Studying at university should be exciting, filled with new experiences and the start of a journey towards your chosen career. If you’ve ever heard the following myths about university study, read on as we debunk them one by one.

University study is impersonal

You might be on the stage alone come graduation day, but you’ll need a lot of support during the course of your studies. It’s normal to become overwhelmed by assessments or find that the course you have chosen is too difficult. If this is the case, don’t be afraid to turn to your classmates or lecturers for help. If you’re planning to take on a challenging subject, talk to peers who have completed it in a previous semester. Most unis in Australia also have facilities to support your academic journey, including specialised learning centres where you will have access to tutors who will be able to help you with assignments.

Extracurricular activities should stay on campus

Uni is just like real life — you make choices, meet new friends and gain plenty of valuable experience. This is why you should aim to get more out of your extracurricular experience, looking for opportunities off campus. Programs like community outreach work and student enterprise are increasingly popular among international students. You not only develop the work-related skills you need for the future, but also build your network outside of your campus.

You can’t balance work and study

Did you know that international students can work up to 40 hours per fortnight in Australia? If you decide to work part time, rest assured that there are ways to balance your priorities. Start by setting some academic and career goals, and seeking out a job that you will enjoy (there’s nothing worse than dreading the start of a working day!). Working while studying is a big responsibility, so you have to know your limits. Although you will be restricted in the hours you can work, you should ensure that you have time to juggle study and other priorities, such as friends and keeping up to date with family back home. If you are struggling with the balance, remember that you can get support from your institution.
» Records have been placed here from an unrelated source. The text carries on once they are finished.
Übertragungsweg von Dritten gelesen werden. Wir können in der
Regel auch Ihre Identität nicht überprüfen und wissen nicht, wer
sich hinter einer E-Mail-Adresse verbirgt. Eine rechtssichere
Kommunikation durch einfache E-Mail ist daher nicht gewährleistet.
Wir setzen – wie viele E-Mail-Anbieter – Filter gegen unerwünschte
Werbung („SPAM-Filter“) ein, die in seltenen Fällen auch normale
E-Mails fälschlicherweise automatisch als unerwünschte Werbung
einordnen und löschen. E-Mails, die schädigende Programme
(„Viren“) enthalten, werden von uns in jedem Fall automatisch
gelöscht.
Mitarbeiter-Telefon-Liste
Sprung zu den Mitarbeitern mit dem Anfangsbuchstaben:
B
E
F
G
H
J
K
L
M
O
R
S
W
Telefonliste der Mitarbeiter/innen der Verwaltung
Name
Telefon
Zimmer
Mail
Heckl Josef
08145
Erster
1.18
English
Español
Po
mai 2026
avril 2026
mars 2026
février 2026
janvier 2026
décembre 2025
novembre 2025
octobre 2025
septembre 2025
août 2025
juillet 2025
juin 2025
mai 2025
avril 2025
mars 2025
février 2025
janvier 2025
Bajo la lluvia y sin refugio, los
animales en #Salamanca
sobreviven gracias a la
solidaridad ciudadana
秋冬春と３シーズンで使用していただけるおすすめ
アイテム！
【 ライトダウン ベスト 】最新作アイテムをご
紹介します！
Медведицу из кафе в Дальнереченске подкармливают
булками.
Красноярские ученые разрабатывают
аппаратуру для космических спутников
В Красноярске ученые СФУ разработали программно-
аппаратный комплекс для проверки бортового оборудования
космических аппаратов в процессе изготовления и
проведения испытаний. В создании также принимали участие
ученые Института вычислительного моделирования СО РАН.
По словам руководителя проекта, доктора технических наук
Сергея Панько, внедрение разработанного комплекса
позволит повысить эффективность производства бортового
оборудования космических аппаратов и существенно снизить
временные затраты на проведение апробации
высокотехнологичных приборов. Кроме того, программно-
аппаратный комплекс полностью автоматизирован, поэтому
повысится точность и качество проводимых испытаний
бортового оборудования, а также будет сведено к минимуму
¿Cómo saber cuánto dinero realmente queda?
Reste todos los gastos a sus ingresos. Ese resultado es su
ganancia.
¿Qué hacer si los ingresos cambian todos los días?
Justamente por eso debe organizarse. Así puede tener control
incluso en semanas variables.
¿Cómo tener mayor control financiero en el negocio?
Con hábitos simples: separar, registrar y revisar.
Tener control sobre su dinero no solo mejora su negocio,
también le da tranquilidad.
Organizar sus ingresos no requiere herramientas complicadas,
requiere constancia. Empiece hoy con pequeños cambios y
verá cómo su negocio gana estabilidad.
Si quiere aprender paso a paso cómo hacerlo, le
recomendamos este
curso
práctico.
First semester is the time to relax

It can also be the perfect time for you to plan ahead. This is your opportunity to find out if you have to take compulsory subjects or any preparatory courses (and get them done and over with) and how your course will progress as the years go on. Explore interesting extracurricular activities around campus that can help you develop new skills and look for opportunities such as volunteering or work experience in your field.

Your background restricts you from fitting in

Australia is a secular, multicultural and accepting country, so there’s no need to worry about your religion, race or sexual orientation. Universities are committed to embracing racial and cultural diversity — many even make this a key priority. This is because a broad, wide-ranging student population provides different perspectives that encourage academic dialogue and stimulate a global competitive environment. Universities in Australia, in particular, are LGBTI-friendly and support students from different faiths.